Task to carry out -> Once you find the line containing "15/11/2022 • 3 minuten lezen" in the data below, copy it and each following line exactly, up to and including the line containing "daarvoor een vergoeding krijgt.", and nothing else.

Recorded information ->

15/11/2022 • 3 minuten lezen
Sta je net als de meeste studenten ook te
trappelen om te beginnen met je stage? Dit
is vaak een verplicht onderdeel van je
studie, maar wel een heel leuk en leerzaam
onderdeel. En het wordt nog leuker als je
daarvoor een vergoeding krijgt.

==

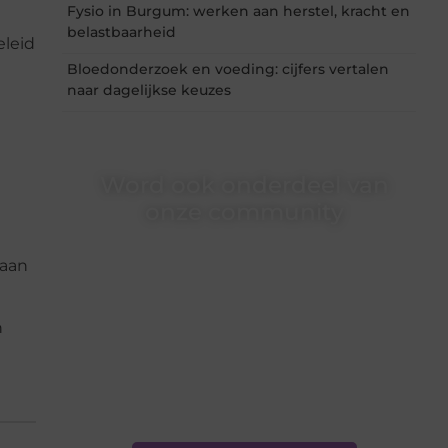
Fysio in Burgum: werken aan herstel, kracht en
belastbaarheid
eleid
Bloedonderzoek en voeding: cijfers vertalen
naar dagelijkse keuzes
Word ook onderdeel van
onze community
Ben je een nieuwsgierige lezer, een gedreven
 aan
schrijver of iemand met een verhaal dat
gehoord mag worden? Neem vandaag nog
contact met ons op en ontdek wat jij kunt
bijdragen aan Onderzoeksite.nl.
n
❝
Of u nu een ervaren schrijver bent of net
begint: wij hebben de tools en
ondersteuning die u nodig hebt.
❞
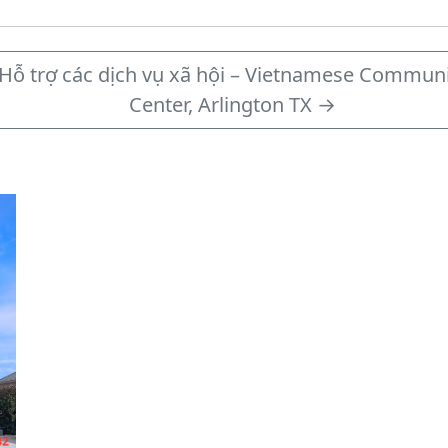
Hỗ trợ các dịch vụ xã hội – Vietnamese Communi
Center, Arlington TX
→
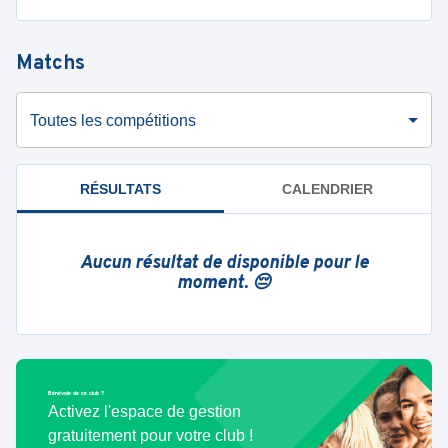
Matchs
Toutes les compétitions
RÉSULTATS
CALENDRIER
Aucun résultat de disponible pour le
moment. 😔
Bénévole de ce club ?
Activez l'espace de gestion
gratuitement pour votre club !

Exercise answer ->
15/11/2022 • 3 minuten lezen
Sta je net als de meeste studenten ook te
trappelen om te beginnen met je stage? Dit
is vaak een verplicht onderdeel van je
studie, maar wel een heel leuk en leerzaam
onderdeel. En het wordt nog leuker als je
daarvoor een vergoeding krijgt.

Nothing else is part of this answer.